Each record is to be duplicated exactly, with nothing added.

(Dataset entries)

==================================================

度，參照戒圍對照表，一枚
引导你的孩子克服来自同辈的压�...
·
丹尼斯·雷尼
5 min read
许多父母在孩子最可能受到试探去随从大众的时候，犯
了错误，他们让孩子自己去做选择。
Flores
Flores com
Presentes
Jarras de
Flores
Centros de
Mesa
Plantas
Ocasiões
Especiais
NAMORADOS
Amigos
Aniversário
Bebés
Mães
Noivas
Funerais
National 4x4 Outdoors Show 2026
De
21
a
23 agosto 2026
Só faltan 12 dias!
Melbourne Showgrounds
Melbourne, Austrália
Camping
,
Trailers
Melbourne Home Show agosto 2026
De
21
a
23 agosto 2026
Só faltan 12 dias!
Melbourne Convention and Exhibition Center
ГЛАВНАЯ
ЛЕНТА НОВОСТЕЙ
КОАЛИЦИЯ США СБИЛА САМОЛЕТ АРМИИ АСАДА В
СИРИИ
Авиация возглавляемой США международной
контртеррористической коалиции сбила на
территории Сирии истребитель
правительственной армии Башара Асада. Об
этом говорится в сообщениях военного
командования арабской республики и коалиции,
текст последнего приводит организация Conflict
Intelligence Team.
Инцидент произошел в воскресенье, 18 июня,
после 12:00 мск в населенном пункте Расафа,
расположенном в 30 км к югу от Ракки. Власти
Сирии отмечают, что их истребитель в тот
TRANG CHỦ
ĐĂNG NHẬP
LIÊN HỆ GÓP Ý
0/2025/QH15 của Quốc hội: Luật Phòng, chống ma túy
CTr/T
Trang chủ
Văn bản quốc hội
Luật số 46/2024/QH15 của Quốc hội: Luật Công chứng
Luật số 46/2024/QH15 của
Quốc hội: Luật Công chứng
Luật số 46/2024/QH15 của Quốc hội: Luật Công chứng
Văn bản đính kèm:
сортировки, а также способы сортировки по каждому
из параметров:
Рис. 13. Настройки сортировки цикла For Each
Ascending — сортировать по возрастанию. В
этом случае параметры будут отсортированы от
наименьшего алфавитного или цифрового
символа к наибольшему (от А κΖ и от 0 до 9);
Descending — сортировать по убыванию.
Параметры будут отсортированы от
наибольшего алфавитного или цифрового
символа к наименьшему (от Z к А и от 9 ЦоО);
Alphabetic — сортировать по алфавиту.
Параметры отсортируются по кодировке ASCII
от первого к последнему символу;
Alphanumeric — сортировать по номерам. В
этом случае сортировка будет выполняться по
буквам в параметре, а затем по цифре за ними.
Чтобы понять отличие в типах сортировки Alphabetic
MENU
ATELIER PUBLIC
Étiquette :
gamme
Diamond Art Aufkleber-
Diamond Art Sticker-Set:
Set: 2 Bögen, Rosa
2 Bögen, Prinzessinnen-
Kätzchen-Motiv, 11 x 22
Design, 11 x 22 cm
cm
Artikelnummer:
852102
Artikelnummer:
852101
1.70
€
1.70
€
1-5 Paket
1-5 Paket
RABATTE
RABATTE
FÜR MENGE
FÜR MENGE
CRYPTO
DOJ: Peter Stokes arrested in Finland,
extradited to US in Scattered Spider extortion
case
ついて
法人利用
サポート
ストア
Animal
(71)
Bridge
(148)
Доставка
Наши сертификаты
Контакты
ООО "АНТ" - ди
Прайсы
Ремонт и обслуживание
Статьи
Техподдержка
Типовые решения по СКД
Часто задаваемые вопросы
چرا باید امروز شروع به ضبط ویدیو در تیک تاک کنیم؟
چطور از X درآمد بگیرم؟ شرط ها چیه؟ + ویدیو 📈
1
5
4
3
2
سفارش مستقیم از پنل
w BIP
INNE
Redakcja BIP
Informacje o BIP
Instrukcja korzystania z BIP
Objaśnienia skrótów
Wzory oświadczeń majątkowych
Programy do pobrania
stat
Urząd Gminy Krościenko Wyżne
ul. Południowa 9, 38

==================================================

### Reply to the exercise
度，參照戒圍對照表，一枚
引导你的孩子克服来自同辈的压�...
·
丹尼斯·雷尼
5 min read
许多父母在孩子最可能受到试探去随从大众的时候，犯
了错误，他们让孩子自己去做选择。
Flores
Flores com
Presentes
Jarras de
Flores
Centros de
Mesa
Plantas
Ocasiões
Especiais
NAMORADOS
Amigos
Aniversário
Bebés
Mães
Noivas
Funerais
National 4x4 Outdoors Show 2026
De
21
a
23 agosto 2026
Só faltan 12 dias!
Melbourne Showgrounds
Melbourne, Austrália
Camping
,
Trailers
Melbourne Home Show agosto 2026
De
21
a
23 agosto 2026
Só faltan 12 dias!
Melbourne Convention and Exhibition Center
ГЛАВНАЯ
ЛЕНТА НОВОСТЕЙ
КОАЛИЦИЯ США СБИЛА САМОЛЕТ АРМИИ АСАДА В
СИРИИ
Авиация возглавляемой США международной
контртеррористической коалиции сбила на
территории Сирии истребитель
правительственной армии Башара Асада. Об
этом говорится в сообщениях военного
командования арабской республики и коалиции,
текст последнего приводит организация Conflict
Intelligence Team.
Инцидент произошел в воскресенье, 18 июня,
после 12:00 мск в населенном пункте Расафа,
расположенном в 30 км к югу от Ракки. Власти
Сирии отмечают, что их истребитель в тот
TRANG CHỦ
ĐĂNG NHẬP
LIÊN HỆ GÓP Ý
0/2025/QH15 của Quốc hội: Luật Phòng, chống ma túy
CTr/T
Trang chủ
Văn bản quốc hội
Luật số 46/2024/QH15 của Quốc hội: Luật Công chứng
Luật số 46/2024/QH15 của
Quốc hội: Luật Công chứng
Luật số 46/2024/QH15 của Quốc hội: Luật Công chứng
Văn bản đính kèm:
сортировки, а также способы сортировки по каждому
из параметров:
Рис. 13. Настройки сортировки цикла For Each
Ascending — сортировать по возрастанию. В
этом случае параметры будут отсортированы от
наименьшего алфавитного или цифрового
символа к наибольшему (от А κΖ и от 0 до 9);
Descending — сортировать по убыванию.
Параметры будут отсортированы от
наибольшего алфавитного или цифрового
символа к наименьшему (от Z к А и от 9 ЦоО);
Alphabetic — сортировать по алфавиту.
Параметры отсортируются по кодировке ASCII
от первого к последнему символу;
Alphanumeric — сортировать по номерам. В
этом случае сортировка будет выполняться по
буквам в параметре, а затем по цифре за ними.
Чтобы понять отличие в типах сортировки Alphabetic
MENU
ATELIER PUBLIC
Étiquette :
gamme
Diamond Art Aufkleber-
Diamond Art Sticker-Set:
Set: 2 Bögen, Rosa
2 Bögen, Prinzessinnen-
Kätzchen-Motiv, 11 x 22
Design, 11 x 22 cm
cm
Artikelnummer:
852102
Artikelnummer:
852101
1.70
€
1.70
€
1-5 Paket
1-5 Paket
RABATTE
RABATTE
FÜR MENGE
FÜR MENGE
CRYPTO
DOJ: Peter Stokes arrested in Finland,
extradited to US in Scattered Spider extortion
case
ついて
法人利用
サポート
ストア
Animal
(71)
Bridge
(148)
Доставка
Наши сертификаты
Контакты
ООО "АНТ" - ди
Прайсы
Ремонт и обслуживание
Статьи
Техподдержка
Типовые решения по СКД
Часто задаваемые вопросы
چرا باید امروز شروع به ضبط ویدیو در تیک تاک کنیم؟
چطور از X درآمد بگیرم؟ شرط ها چیه؟ + ویدیو 📈
1
5
4
3
2
سفارش مستقیم از پنل
w BIP
INNE
Redakcja BIP
Informacje o BIP
Instrukcja korzystania z BIP
Objaśnienia skrótów
Wzory oświadczeń majątkowych
Programy do pobrania
stat
Urząd Gminy Krościenko Wyżne
ul. Południowa 9, 38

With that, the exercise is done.